Sorry for the inconvenience
daniel
Hi all. I am trying to pin down some aberrant behaviour in gprolog which
only occurs when built with -O3 c flags. It occurs in a big application
and I don't want to report it until I can produce it with a compact
example, so I am trying to use 'trace' to see what is going wrong.
Now I have run into the problem that 'trace' causes a segfault when
'catch' is used to get an exception within a program. Here is a script
that shows the problem. The file 'excp.pl' contains this definition:
on_exception(Error, Goal, Recovery) :-
catch(Goal, Error, Recovery).
...and the session goes...
$ gprolog
GNU Prolog 1.3.1
By Daniel Diaz
Copyright (C) 1999-2007 Daniel Diaz
| ?- consult(excp).
compiling /WinXP/Program Files/Simile/Test/excp.pl for byte code...
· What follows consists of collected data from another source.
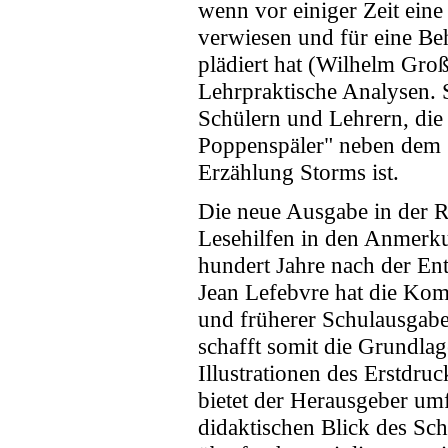
wenn vor einiger Zeit eine
verwiesen und für eine Be
plädiert hat (Wilhelm Gro
Lehrpraktische Analysen. S
Schülern und Lehrern, die
Poppenspäler" neben dem "
Erzählung Storms ist.
Die neue Ausgabe in der R
Lesehilfen in den Anmerku
hundert Jahre nach der En
Jean Lefebvre hat die Kom
und früherer Schulausgaben
schafft somit die Grundlag
Illustrationen des Erstdru
bietet der Herausgeber umf
didaktischen Blick des Sch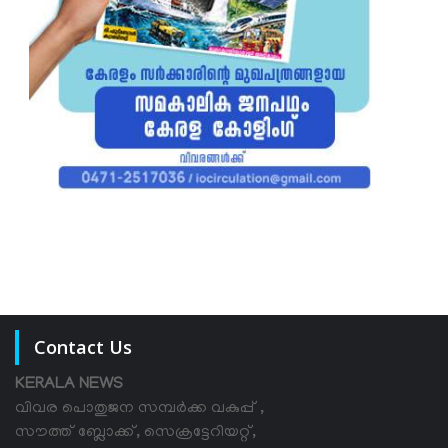
Contact Us
KERALA NEWS
വിവര പൊതുജന സമ്പര്‍ക്ക വകുപ്പ് ,
സൗത്ത് ബ്ലോക്ക്, സെക്രട്ടേറിയറ്റ്,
/WinXP/Program Files/Simile/Test/excp.pl compiled, 2 lines read - 472
bytes written, 9 ms
(4 ms) yes
| ?- on_exception(B, A is text, fail).
no
| ?- trace.
The debugger will first creep -- showing everything (trace)
yes
{trace}
| ?- on_exception(B, A is text, fail).
1 1 Call: on_exception(_16,_17 is text,fail) ?
2 2 Call: '$catch'(_17 is text,_16,fail,on_exception,3,true) ?
3 3 Call: _17 is text ?
3 3 Exception: _17 is text ?
Fatal Error: Segmentation Violation
2 2 Fail: '$catch'(_17 is text,$
...any help will be much appreciated!